History comes full circle for Aunt Phil!

History comes full circle
The family of Jacob Marunenko, known to Anchorage as “Russian Jack” holds a painting of their ancestor that hangs in the Wells Fargo Russian Jack branch. From left: Sergei Marunenko, Tanya Malinovskiy, Olga Marunenko and Gregori Marunenko.

A crazy thing recently happened that I must share with you awesome Alaska history fans. One of my weekly TV shows led to a voyage of discovery for a family from California this past week. History comes full circle!

Tanya Malinovskiy from Roseville, California, reached out to me after she saw my Story Time with Aunt Phil segment on “Russian Jack,” which aired on Anchorage CBS affiliate KTVA Channel 11 Daybreak show in November 2017. When she learned that our Russian Jack, an Anchorage pioneer who arrived here back when Anchorage was just starting out in 1915 was Jacob Marunenko, she exclaimed, “That’s my great-grandfather!”

She shared with me that her Ukrainian family had lost all contact with Jacob after he left his home country in 1910 to find a better life in America. Tanya explained that the family never talked about him, because at that time if anyone said they had a relative in the United States the entire family would suffer at the hands of the Ukrainian government – they might even be killed.

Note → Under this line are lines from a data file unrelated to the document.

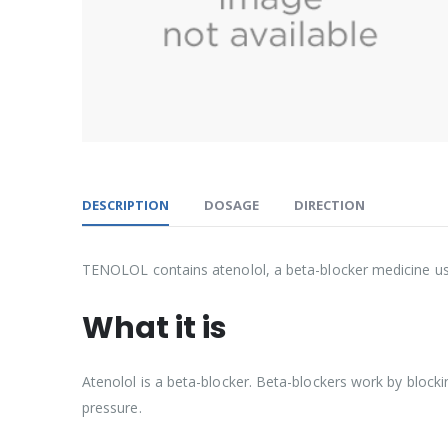
DESCRIPTION
DOSAGE
DIRECTION
TENOLOL contains atenolol, a beta-blocker medicine use
What it is
Atenolol is a beta-blocker. Beta-blockers work by blocki
pressure.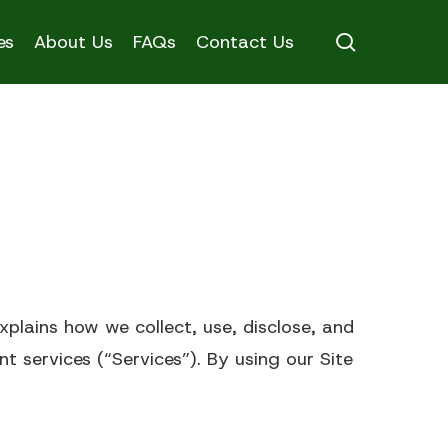
search
es
About Us
FAQs
Contact Us
ons Chart
explains how we collect, use, disclose, and
Memory Care
t services (“Services”). By using our Site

When she saw my story on YouTube, Click here to watch video she knew she had to come to Anchorage to see what sort of a town would love her great-grandfather so much that it named a beautiful park, elementary school, bank branch, street and apartment building after him.

On Sept. 12, I had the honor of meeting Tanya and her family – 78-year-old father Gregori, brother Sergie and sister Olga – and introducing them to Bruce Merrell, now-retired ZJ Loussac Public Library Alaska reference librarian who has extensively researched Russian Jack’s past. Bruce shared many documents and pieces of their long-lost puzzle about Jack’s life after he left Ukraine.

Bruce and I then led them to Russian Jack Springs Park. A KTVA Channel 11 crew filmed this emotional visit as we all watched Russian Jack’s grandson and great-grandchildren walk around the property that Jacob had once homesteaded. Jacob, who changed his name to Jack Marchin, had earned a living chopping down trees and selling wood and operating a still and selling moonshine on this piece of land that now is a 320-acre park that welcomes Anchorage residents with a golf course, greenhouse, ski trails and meeting chalet.

They also visited a Wells Fargo bank branch named for Russian Jack and held a replica of a painting of their famous relative that proudly hangs on the wall of the bank manager’s office. Two other crowning points of the family’s visit included sharing Russian Jack’s life with third-, fourth- and fifth-grade classes at the elementary school that bears his name. After I shared a bit about the early Anchorage that met Jack’s eyes at the turn-of-the-last century, Tanya told the children about Jack’s life in Ukraine and how his descendants immigrated to America in the 1980s and 1990s and how much they love the United States. The children sang their school song for the family, which brought tears to grandson Gregori’s eyes.

We then made our way to Anchorage City Hall, where Mayor Ethan Berkowitz greeted them and visited with the family. He pinned each member of Russian Jack’s family with Anchorage’s official anchor pin. That evening KTVA 11 aired a short news story about the family’s story, which originally was to be a longer clip but Hurricane Florence news overshadowed the news cycle. Click here to watch the news clip

The family left Anchorage with the knowledge that even though Jacob had been lost to them, he had found an entire community that loved him, and following his death in 1973, had perpetuated his memory for future generations.

As a side note, Bruce Merrell shared with me a bit of stunning news. He had been trained as an Alaska reference librarian by my Aunt Phil (Phyllis Downing Carlson) and had taken her job when she retired in the 1980s. As he was cleaning out his/her desk a few years later, he found an index card on which Aunt Phil had written Russian Jack’s real name and his address in California where he had moved in the late 1950s.

That information is what led him to research the life of our “Russian Jack.” Bruce shared his research with me in 2008 so I could write about Jack in the fourth book of my Aunt Phil’s Trunk Alaska history series.

So the story of Russian Jack has come full circle for me. My Aunt Phil had a hand in jumpstarting research that gathered missing parts of a puzzle about Jack’s life. And modern-day Aunt Phil’s little TV show helped bring together those puzzle pieces to answer questions for Jack’s family.

My books’ slogan, “Bringing Alaska’s history alive,” has even more meaning for me now!